Solved VS2022, how can I read properly unicode from a file into a string? So far everything converts to ansi

sdowney717 · May 19, 2024

What I did so far is this then

Dim Fileunicode type as object
tester("C:\Temp\MyTest.txt", Fileunicodetype)
Dim content As String
If Fileunicodetype = "System.Text.UTF8Encoding" Then content = IO.File.ReadAllText(FilenameToBreak, System.Text.Encoding.UTF8)
If Fileunicodetype = "System.Text.UnicodeEncoding" Then content = IO.File.ReadAllText(FilenameToBreak, System.Text.Encoding.BigEndianUnicode)
If Fileunicodetype = "System.Text.UTF32Encoding" Then content = IO.File.ReadAllText(FilenameToBreak, System.Text.Encoding.UTF32)

had to use as object because sr.currentencoding, to capture the value is not a string

Public Sub tester(ByRef FileName As String, ByRef FileUnicodetype As Object)
'Dim path As String = "c:\temp\MyTestunicodeencoding.txt"
Try
' If File.Exists(path) Then
' File.Delete(path)
' End If

'Use an encoding other than the default (UTF8).
' Dim sw As StreamWriter = New StreamWriter(path, False, New UTF32Encoding())
' Dim sw As New StreamWriter(path, False, New UTF8Encoding())
'Dim sw As New StreamWriter(path, False, New UTF32Encoding())
'Dim sw As New StreamWriter(path, False, New UTF7Encoding())
'Dim sw As New StreamWriter(path, False, New UnicodeEncoding())

' sw.WriteLine("This")
' sw.WriteLine("is some text")
' sw.WriteLine("to test")
' sw.WriteLine("Reading")
' sw.Close()

'********************************************************************
Dim sr As New StreamReader(FileName, True)
Dim Countchars As Integer
Do While sr.Peek() >= 0
'Debug.Write(Convert.ToChar(sr.Read()))
Countchars += 1
If Countchars > 10 Then Exit Do
Loop
Debug.WriteLine(" ")

'Test for the encoding after reading, or at least
'after the first read.

Debug.Print("The encoding used was {0}.", sr.CurrentEncoding)
Debug.WriteLine(" ")
FileUnicodetype = sr.CurrentEncoding
sr.Close()
Catch e As Exception

Debug.Print("The process failed: {0}", e.ToString())
Debug.WriteLine(" ")
FileUnicodetype = "EncodingUnknown"

End Try

pseymour said:
UnicodeEncoding Class (System.Text)

Represents a UTF-16 encoding of Unicode characters.

learn.microsoft.com

sdowney717 · May 19, 2024

And even that is not enough for UTF16 can be big or little endian

BitConverter.IsLittleEndian Field (System)

Indicates the byte order ("endianness") in which data is stored in this computer architecture.

learn.microsoft.com

If it is reported as Unicode encoding have to check this?
Meaning this line would fail

If Fileunicodetype = "System.Text.UnicodeEncoding" Then content = IO.File.ReadAllText(FilenameToBreak, System.Text.Encoding.BigEndianUnicode)

sdowney717 · May 19, 2024

I am reading some conflicting information now, he says streamreader auto detects between unicode file types

@JimMischel & @MarkJ: where does it say that it defaults to UTF-8? All I can see is: The character encoding is set by the encoding parameter, and the buffer size is set to 1024 bytes.

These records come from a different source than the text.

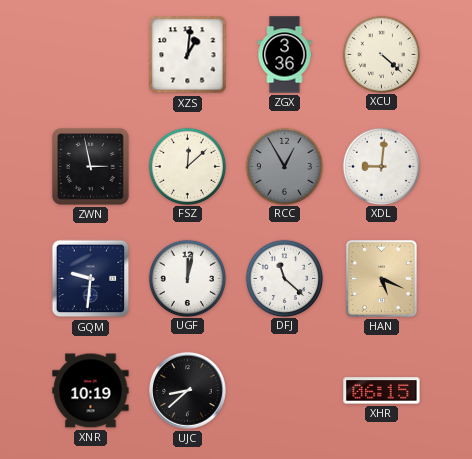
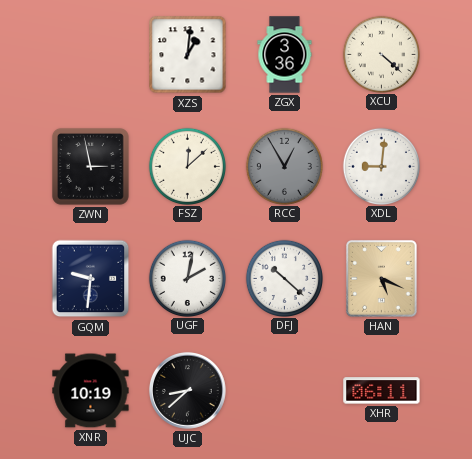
UGF: 12:02 -> 2:02
DFJ: 11:22 -> 10:22
XHR: 06:15 -> 06:11
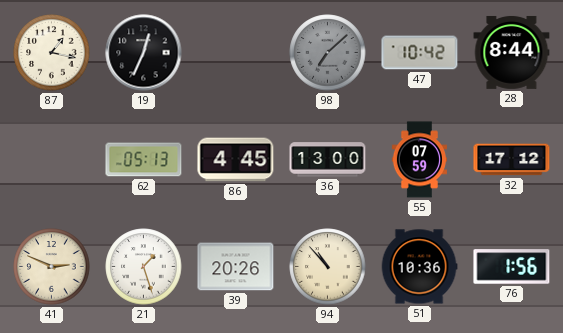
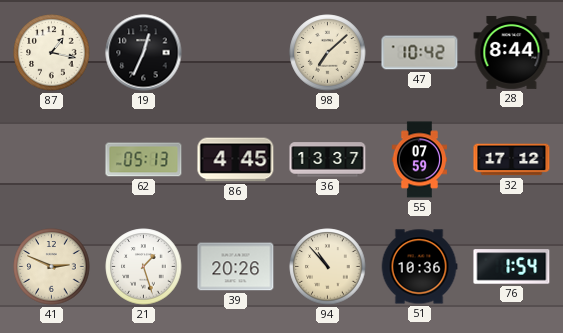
98 dial: grey -> cream
36: 13:00 -> 13:37
76: 1:56 -> 1:54
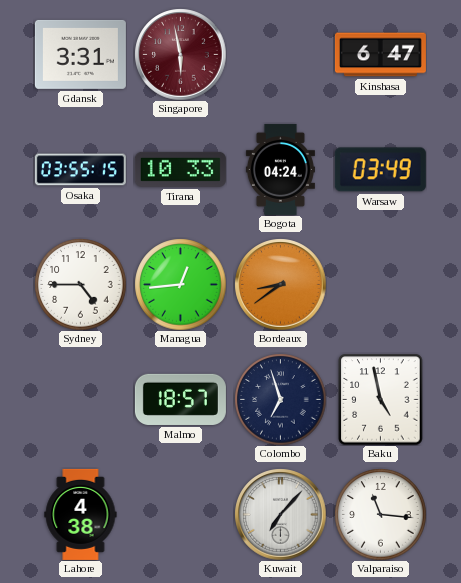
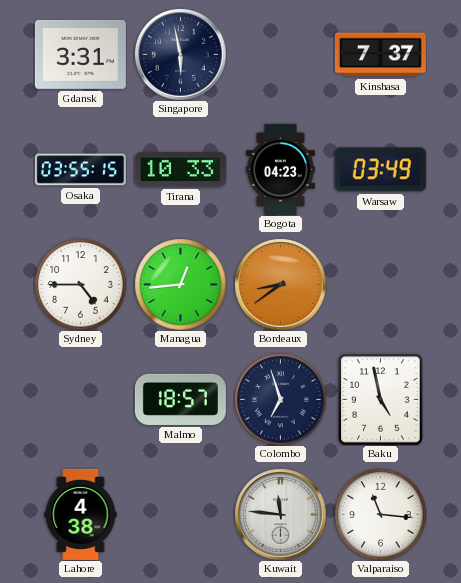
Singapore dial: burgundy -> navy
Kinshasa: 6:47 -> 7:37
Bogota: 04:24 -> 04:23
Kuwait: 7:07 -> 11:46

The StreamReader object attempts to detect the encoding by looking at the first three bytes of the stream. It automatically recognizes UTF-8, little-endian Unicode, and big-endian Unicode text if the file starts with the appropriate byte order marks. Otherwise, the user-provided encoding is used. See the Encoding.GetPreamble method for more information.
– CJ7

Meaning most of this extra coding is not needed
Maybe I can test this using that sub to create different unicode encodings and see what happens!

What character encoding is used by StreamReader.ReadToEnd()?

What character encoding is used by StreamReader.ReadToEnd()? What would be the reason to use (b) instead of (a) below? Is there a risk of their being a character encoding problem if (a) is used i...

stackoverflow.com

pseymour · May 19, 2024

That’s what I said in post #9.

pseymour · May 19, 2024

sdowney717 said:
I am not opening any old Unicode text file, my program is opening a MARC 21 file which could be Unicode.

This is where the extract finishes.